The design is overwheming, and threatens to overwhelm the artefacts, though. There are plenty of things in glass cases, but they are not always easy to see, especially when the lights dim and a big film about victims of war is projected onto white oddly-shaped walls. I’m not a gun nut, but if I were I think I’d be aggrieved if there wasn’t enough light to see weapons in detail.
This sis the opposite of a museum that lets artefacts speak for themselves. Here the things are surrounded by commentary and explanation, and a design that draws attention to itself. Yet contexts can be blurred, as artefacts from one conflict are put in the same case as those from another, and a generalising message connects them. I’ve a suspicion that the IWM people are so frightened that what they display could encourage the glorification of war that they over-curate, to be on the safe side.
I wonder what the museum will look like in fifty years time. The Lambeth IWM (converted lunatic asylum) has taken on many meanings over almost a century. Memorial, tribute to the fallen, tribute to the brave, dreadful warning, etc. This adaptation has been possible because its inside is a neutral space where displays can generate their own meaning. The Tate Modern, a very strongly curated museum, preaching a paprticular modernist gospel, does so in a space that is impressive without being intrusive. If, when Serota is dead and gone, the Art establishment decided that the true father of twentieth-century Art was not Picasso but Sir Alfred Munnings, a display demonstrating the new interpretation could be put into the existing space without much difficulty. But Liebeskind’s design is so overwhelming that I doubt whether a different kind of display would be possible. But that was the trouble with expressionist film directors. they controlled the frame so tightly that the the characters rarely became more than puppets of the director’s intention…

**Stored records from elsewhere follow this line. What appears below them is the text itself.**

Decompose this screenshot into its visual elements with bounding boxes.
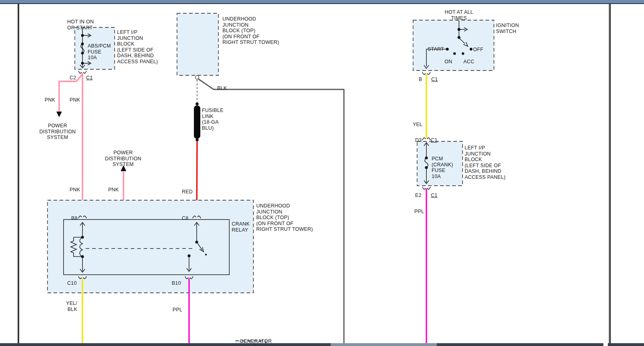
on-contact xyxy=(453,52,456,55)
power-distribution-left: POWER DISTRIBUTION SYSTEM xyxy=(34,123,81,141)
pin-b10: B10 xyxy=(172,280,181,286)
pin-c1-d3: C1 xyxy=(431,137,437,143)
pnk-wires xyxy=(56,73,126,216)
underhood-block-label-top: UNDERHOOD JUNCTION BLOCK (TOP) (ON FRONT… xyxy=(222,16,279,46)
left-ip-block-label-right: LEFT I/P JUNCTION BLOCK (LEFT SIDE OF DA… xyxy=(465,145,506,180)
pin-e2: E2 xyxy=(415,193,422,199)
right-border-shadow xyxy=(609,4,609,344)
crank-relay-outline xyxy=(64,220,229,275)
crank-relay-label: CRANK RELAY xyxy=(232,221,250,233)
feed-label-hot-at-all-times: HOT AT ALL TIMES xyxy=(435,9,483,21)
wire-label-pnk-1: PNK xyxy=(45,97,55,103)
wire-label-pnk-3: PNK xyxy=(70,187,80,193)
power-distribution-mid: POWER DISTRIBUTION SYSTEM xyxy=(99,150,147,168)
underhood-block-label-relay: UNDERHOOD JUNCTION BLOCK (TOP) (ON FRONT… xyxy=(256,203,313,232)
right-border-line xyxy=(609,4,611,344)
pin-c1-top: C1 xyxy=(86,75,93,81)
horizontal-scrollbar-right-segment[interactable] xyxy=(608,343,644,346)
ring-terminal-symbol xyxy=(195,76,199,79)
diagram-canvas: HOT IN ON OR START ABS/PCM FUSE 10A LEFT… xyxy=(0,4,644,344)
position-off: OFF xyxy=(473,47,484,53)
pin-c1-ignition: C1 xyxy=(431,77,438,83)
scrollbar-seam xyxy=(254,343,255,346)
off-contact xyxy=(470,48,473,51)
wire-label-yel-blk: YEL/ BLK xyxy=(64,300,77,312)
pin-b: B xyxy=(419,77,422,83)
window-top-bar xyxy=(0,0,644,4)
wire-label-yel: YEL xyxy=(413,122,422,128)
wire-label-ppl-right: PPL xyxy=(414,209,424,215)
feed-label-hot-in-on: HOT IN ON OR START xyxy=(67,19,94,31)
wire-label-pnk-2: PNK xyxy=(70,97,80,103)
left-ip-block-label: LEFT I/P JUNCTION BLOCK (LEFT SIDE OF DA… xyxy=(117,29,158,64)
start-contact xyxy=(446,48,449,50)
scrollbar-thumb[interactable] xyxy=(331,343,437,346)
fusible-link-label: FUSIBLE LINK (18-GA BLU) xyxy=(202,108,224,131)
left-border-line xyxy=(18,4,19,344)
left-border-shadow xyxy=(19,4,20,344)
pin-c8: C8 xyxy=(182,215,188,222)
crank-relay-block xyxy=(47,200,253,293)
wire-label-pnk-4: PNK xyxy=(108,187,119,193)
horizontal-scrollbar[interactable] xyxy=(0,343,603,346)
wire-label-blk: BLK xyxy=(217,85,227,91)
acc-contact xyxy=(462,52,464,55)
position-acc: ACC xyxy=(463,59,474,65)
position-on: ON xyxy=(444,59,452,65)
wire-label-red: RED xyxy=(182,189,193,195)
fusible-link xyxy=(194,102,200,141)
abs-pcm-fuse-label: ABS/PCM FUSE 10A xyxy=(88,43,111,61)
wiring-diagram-window: HOT IN ON OR START ABS/PCM FUSE 10A LEFT… xyxy=(0,0,644,346)
arrow-down-icon xyxy=(56,112,62,117)
position-start: START xyxy=(428,46,444,52)
pcm-crank-fuse-label: PCM (CRANK) FUSE 10A xyxy=(432,156,453,179)
pin-c10: C10 xyxy=(67,280,77,286)
pin-b8: B8 xyxy=(71,215,78,222)
pin-d3: D3 xyxy=(415,137,422,143)
pin-c1-e2: C1 xyxy=(431,193,437,199)
pin-c2: C2 xyxy=(70,75,76,81)
wire-label-ppl-left: PPL xyxy=(173,307,182,313)
ignition-switch-label: IGNITION SWITCH xyxy=(496,23,519,34)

The main reason I went, though, was not to see the main displays, but the temporary Women War Artists exhibition. This was very good, containing work from 1914 to the present. I was especially struck by the water-colours of VAD work in WW1 by Olive Mudie Cook.
The WWII paintings by Laura Knight are terrific, too. She’d be a good candidate for a big retrospective show at Tate Britain.
(Page edited and spelling improved the next day. Memo to self: do not write blog after drinking too many glasses of red wine.)